I think you’ll have problems here unless you opt for a proper concave hull algorithm.

The problem with line flipping is that there’s no notion of a closed hull – rather, it just computes a line that passes through all vertices. You don’t know the first and last vertices to close until the line flipping terminates, at which point you’ll have to test a line from the first to last closed vertex, and this will probably fail.

Note that the way to generate a random convex shape is much simpler.

2 Likes

Following @micycle’s suggestion, you can also use the Hemesh library for computing the concave hull of a polygon. See this post for examples.
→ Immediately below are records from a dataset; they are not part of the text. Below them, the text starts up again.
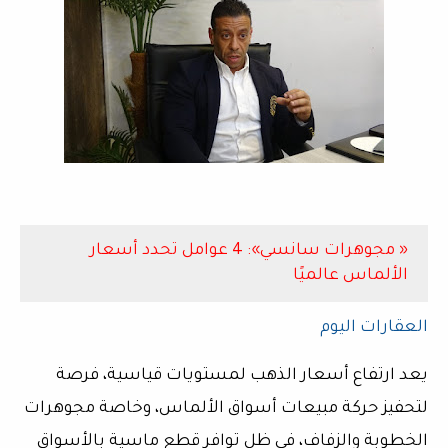
« مجوهرات سانسي»: 4 عوامل تحدد أسعار
الألماس عالميًا
العقارات اليوم
يعد ارتفاع أسعار الذهب لمستويات قياسية، فرصة
لتحفيز حركة مبيعات أسواق الألماس، وخاصة مجوهرات
الخطوبة والزفاف، في ظل توافر قطع ماسية بالأسواق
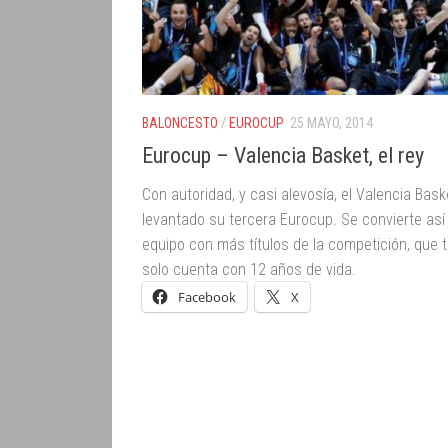
BALONCESTO
/
EUROCUP
25 MAYO, 2014
Eurocup – Valencia Basket, el rey
Con autoridad, y casi alevosía, el Valencia Bask
levantado su tercera Eurocup. Se convierte así 
equipo con más títulos de la competición, que 
solo cuenta con 12 años de vida.
Facebook
X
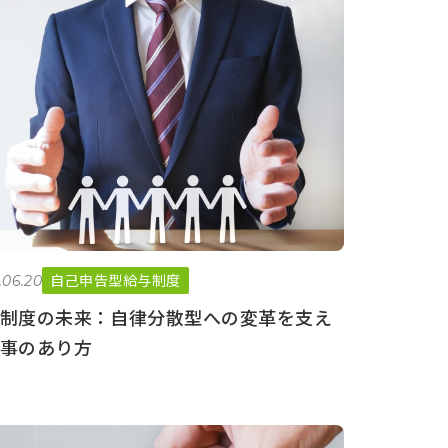
自己申告型給与制度
.06.20
制度の未来：自律分散型への変革を支え
事のあり方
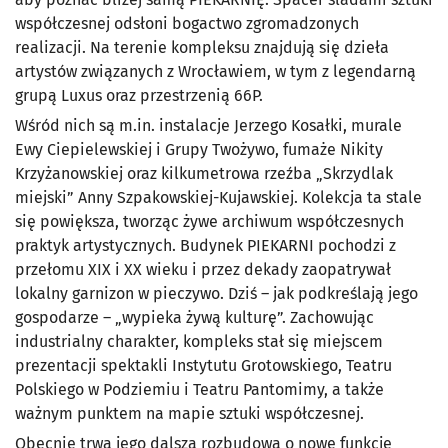
współczesnej odsłoni bogactwo zgromadzonych
realizacji. Na terenie kompleksu znajdują się dzieła
artystów związanych z Wrocławiem, w tym z legendarną
grupą Luxus oraz przestrzenią 66P.
Wśród nich są m.in. instalacje Jerzego Kosałki, murale
Ewy Ciepielewskiej i Grupy Twożywo, fumaże Nikity
Krzyżanowskiej oraz kilkumetrowa rzeźba „Skrzydlak
miejski” Anny Szpakowskiej-Kujawskiej. Kolekcja ta stale
się powiększa, tworząc żywe archiwum współczesnych
praktyk artystycznych. Budynek PIEKARNI pochodzi z
przełomu XIX i XX wieku i przez dekady zaopatrywał
lokalny garnizon w pieczywo. Dziś – jak podkreślają jego
gospodarze – „wypieka żywą kulturę”. Zachowując
industrialny charakter, kompleks stał się miejscem
prezentacji spektakli Instytutu Grotowskiego, Teatru
Polskiego w Podziemiu i Teatru Pantomimy, a także
ważnym punktem na mapie sztuki współczesnej.
Obecnie trwa jego dalsza rozbudowa o nowe funkcje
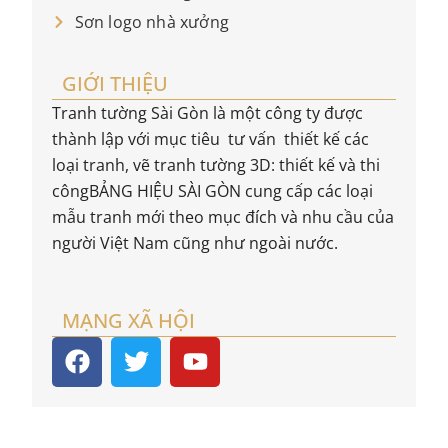
Sơn logo nhà xưởng
GIỚI THIỆU
Tranh tường Sài Gòn là một công ty được
thành lập với mục tiêu tư vấn thiết kế các
loại tranh, vẽ tranh tường 3D: thiết kế và thi
côngBẢNG HIỆU SÀI GÒN cung cấp các loại
mẫu tranh mới theo mục đích và nhu cầu của
người Việt Nam cũng như ngoài nước.
MẠNG XÃ HỘI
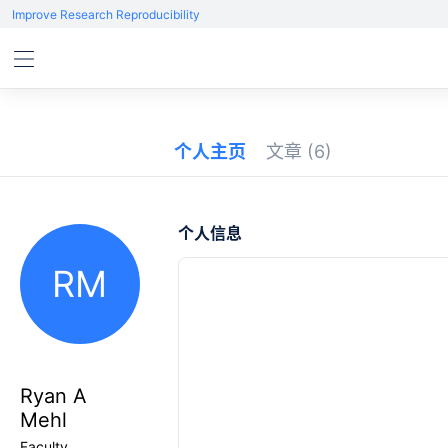
Improve Research Reproducibility
个人主页
文章
(6)
个人信息
RM
Ryan A
Mehl
Faculty,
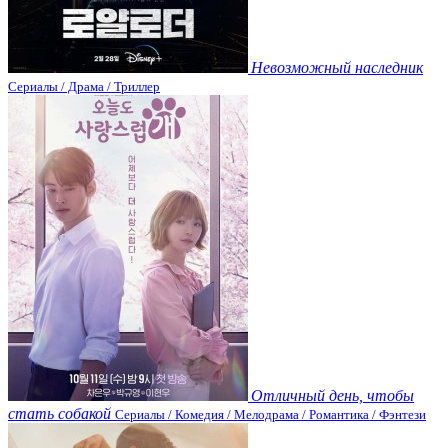
Невозможный наследник
Сериалы / Драма / Триллер
Отличный день, чтобы
стать собакой
Сериалы / Комедия / Мелодрама / Романтика / Фэнтези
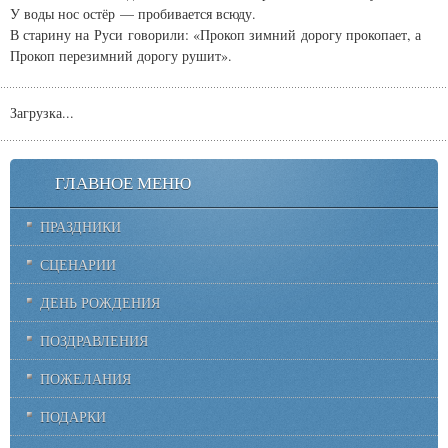
У воды нос остёр — пробивается всюду.
В старину на Руси говорили: «Прокоп зимний дорогу прокопает, а
Прокоп перезимний дорогу рушит».
Загрузка...
ГЛАВНОЕ МЕНЮ
ПРАЗДНИКИ
СЦЕНАРИИ
ДЕНЬ РОЖДЕНИЯ
ПОЗДРАВЛЕНИЯ
ПОЖЕЛАНИЯ
ПОДАРКИ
Revisiting this, if you want a compute a closed path that passes through all points once (rather than a shape hull), then you’re looking to compute the Undirected Hamiltonian cycle of the points (when they’re modelled as a complete graph).

It’s a rather fundamental (NP-complete) graph/combinatorial problem and has fair bit of research interest, with implemented solutions out there.

1 Like

Below an implementation of @jb4x and @micycle’s idea in Processing Python mode. I’m using the HeldKarpTSP class from the JGraphT library for the calculation of the Traveling Salesman Problem (which is an extension of the Hamiltonian circuit problem mentioned above).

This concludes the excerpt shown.